Over the last few years, there has been a significant increase in the use of Twitter to share updates, seek help and report emergencies during a disaster. Social media platforms can be instrumental for keeping track of events like damage to personal property or injuries during natural disasters. However, algorithms keeping track of social media posts to signal the occurrence of natural disasters must be swift so that relief operations can be mobilized immediately.
A team of researchers led by Dr. Ruihong Huang, assistant professor in the Department of Computer Science and Engineering at Texas A&M University, has developed a novel weakly supervised approach that can train machine learning algorithms quickly to recognize tweets related to disasters.
“Because of the sudden nature of disasters, there’s not much time available to build an event recognition system,” said Huang. “Our goal is to be able to detect life-threatening events using individual social media messages and recognize similar events in the affected areas.”
The researchers described their findings in the proceedings from the Association for the Advancement of Artificial Intelligence’s 34th Conference on Artificial Intelligence.

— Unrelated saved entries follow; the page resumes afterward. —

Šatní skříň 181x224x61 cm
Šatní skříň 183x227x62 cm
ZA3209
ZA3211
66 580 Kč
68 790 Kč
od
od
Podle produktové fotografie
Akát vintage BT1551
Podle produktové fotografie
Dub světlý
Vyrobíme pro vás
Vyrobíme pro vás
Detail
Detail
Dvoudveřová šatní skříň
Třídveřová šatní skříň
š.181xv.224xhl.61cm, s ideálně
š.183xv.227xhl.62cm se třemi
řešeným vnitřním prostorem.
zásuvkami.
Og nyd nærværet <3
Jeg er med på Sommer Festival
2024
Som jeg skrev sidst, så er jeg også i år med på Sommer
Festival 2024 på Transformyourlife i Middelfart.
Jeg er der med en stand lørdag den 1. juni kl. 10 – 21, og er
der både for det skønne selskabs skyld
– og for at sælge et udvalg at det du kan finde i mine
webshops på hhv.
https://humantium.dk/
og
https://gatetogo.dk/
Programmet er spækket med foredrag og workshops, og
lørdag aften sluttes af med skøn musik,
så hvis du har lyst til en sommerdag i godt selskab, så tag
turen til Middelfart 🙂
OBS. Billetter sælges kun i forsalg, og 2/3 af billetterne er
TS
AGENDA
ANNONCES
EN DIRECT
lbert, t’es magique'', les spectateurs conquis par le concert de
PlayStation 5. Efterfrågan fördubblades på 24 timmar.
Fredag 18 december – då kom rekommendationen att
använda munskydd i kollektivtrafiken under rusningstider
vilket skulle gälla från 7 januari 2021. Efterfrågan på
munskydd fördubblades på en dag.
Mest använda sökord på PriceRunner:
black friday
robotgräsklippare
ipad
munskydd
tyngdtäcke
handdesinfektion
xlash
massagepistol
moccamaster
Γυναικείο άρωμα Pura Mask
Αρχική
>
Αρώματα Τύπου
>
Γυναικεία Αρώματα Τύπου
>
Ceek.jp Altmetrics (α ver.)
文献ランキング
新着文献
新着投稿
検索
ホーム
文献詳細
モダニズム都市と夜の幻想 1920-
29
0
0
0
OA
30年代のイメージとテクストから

Texts on social media platforms, like Twitter, can be categorized using standard algorithms called classifiers. Most classifiers are an integral part of machine learning algorithms that make predictions based on carefully labeled sets of data. In the past, machine learning algorithms have been used for event detection based on tweets or a burst of words within tweets. To ensure a reliable classifier for the machine learning algorithms, human annotators have to manually label large amounts of data instances one by one, which usually takes several days, sometimes even weeks or months.
The researchers also found that it is essentially impossible to find a keyword that does not have more than one meaning on social media depending on the context of the tweet. For example, if the word “dead” is used as a keyword, it will pull in tweets talking about a variety of topics such as a phone battery being dead or the television series “The Walking Dead.”

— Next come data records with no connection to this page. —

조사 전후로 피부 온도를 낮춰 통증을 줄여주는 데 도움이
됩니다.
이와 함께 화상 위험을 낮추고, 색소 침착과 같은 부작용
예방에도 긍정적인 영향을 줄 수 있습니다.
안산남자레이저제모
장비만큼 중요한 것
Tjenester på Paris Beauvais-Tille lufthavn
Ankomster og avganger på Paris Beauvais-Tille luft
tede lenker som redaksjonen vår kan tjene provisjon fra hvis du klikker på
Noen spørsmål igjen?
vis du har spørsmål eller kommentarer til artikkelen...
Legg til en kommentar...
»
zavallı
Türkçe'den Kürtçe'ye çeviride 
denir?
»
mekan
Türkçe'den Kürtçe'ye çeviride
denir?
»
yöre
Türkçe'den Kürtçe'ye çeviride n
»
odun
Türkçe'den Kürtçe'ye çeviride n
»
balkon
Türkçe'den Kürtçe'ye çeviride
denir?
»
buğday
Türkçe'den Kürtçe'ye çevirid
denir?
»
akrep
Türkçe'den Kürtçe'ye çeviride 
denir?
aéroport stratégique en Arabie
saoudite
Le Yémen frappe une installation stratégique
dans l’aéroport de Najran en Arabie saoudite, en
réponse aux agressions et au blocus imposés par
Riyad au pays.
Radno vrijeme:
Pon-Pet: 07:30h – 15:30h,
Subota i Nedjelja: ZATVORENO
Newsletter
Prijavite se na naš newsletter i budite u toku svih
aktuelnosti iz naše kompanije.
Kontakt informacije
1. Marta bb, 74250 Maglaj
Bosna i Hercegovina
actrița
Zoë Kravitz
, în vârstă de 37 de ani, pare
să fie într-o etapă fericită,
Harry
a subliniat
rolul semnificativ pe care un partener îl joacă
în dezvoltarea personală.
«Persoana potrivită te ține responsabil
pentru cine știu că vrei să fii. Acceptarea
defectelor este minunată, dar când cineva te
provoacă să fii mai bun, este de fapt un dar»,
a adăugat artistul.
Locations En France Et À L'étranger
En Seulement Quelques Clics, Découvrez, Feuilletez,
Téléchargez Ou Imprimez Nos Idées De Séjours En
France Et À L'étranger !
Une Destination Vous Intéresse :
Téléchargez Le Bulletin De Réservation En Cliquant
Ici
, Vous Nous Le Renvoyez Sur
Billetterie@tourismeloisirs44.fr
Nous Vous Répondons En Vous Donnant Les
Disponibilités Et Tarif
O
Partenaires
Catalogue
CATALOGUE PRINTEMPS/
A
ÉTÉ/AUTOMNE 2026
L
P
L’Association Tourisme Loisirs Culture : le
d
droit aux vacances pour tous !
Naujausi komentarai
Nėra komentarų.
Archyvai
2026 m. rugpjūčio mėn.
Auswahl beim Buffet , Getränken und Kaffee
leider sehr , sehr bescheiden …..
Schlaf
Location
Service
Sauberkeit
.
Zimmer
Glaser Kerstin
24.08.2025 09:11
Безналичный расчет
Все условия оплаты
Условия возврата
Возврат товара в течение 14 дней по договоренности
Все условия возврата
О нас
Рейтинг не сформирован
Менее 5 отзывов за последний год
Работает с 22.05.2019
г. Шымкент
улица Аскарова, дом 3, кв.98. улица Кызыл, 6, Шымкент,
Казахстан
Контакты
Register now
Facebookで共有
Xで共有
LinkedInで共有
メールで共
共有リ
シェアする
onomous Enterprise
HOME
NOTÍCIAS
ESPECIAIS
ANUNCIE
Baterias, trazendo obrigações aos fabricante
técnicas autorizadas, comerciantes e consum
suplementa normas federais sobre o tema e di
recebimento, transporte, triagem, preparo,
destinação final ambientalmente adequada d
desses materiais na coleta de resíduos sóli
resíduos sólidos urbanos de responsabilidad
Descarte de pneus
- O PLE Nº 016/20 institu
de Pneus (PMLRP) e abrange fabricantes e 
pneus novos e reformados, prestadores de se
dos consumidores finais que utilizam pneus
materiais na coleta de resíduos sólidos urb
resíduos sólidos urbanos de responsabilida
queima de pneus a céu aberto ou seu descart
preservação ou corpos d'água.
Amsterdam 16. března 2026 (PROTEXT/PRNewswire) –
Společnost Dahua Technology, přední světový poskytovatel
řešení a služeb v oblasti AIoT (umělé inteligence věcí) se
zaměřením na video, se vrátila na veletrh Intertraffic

To build more reliable labeled datasets, the researchers first used an automatic clustering algorithm to put them into small groups. Next, a domain expert looked at the context of the tweets in each group to identify if it was relevant to the disaster. The labeled tweets were then used to train the classifier how to recognize the relevant tweets.
Using data gathered from the most impacted time periods for hurricanes Harvey and Florence, the researchers found that their data labeling method and overall weakly-supervised system took one to two person-hours instead of the 50 person-hours that were required to go through thousands of carefully annotated tweets using the supervised approach.
Despite the classifier’s overall good performance, they also observed that the system still missed several tweets that were relevant but used a different vocabulary than the predetermined keywords.
“Users can be very creative when discussing a particular type of event using the predefined keywords, so the classifier would have to be able to handle those types of tweets,” said Huang. “There’s room to further improve the system’s coverage.”
In the future, the researchers will look to explore how to extract information about the user’s location so first responders will know exactly where to dispatch their resources.
This work is supported by funds from the National Science Foundation.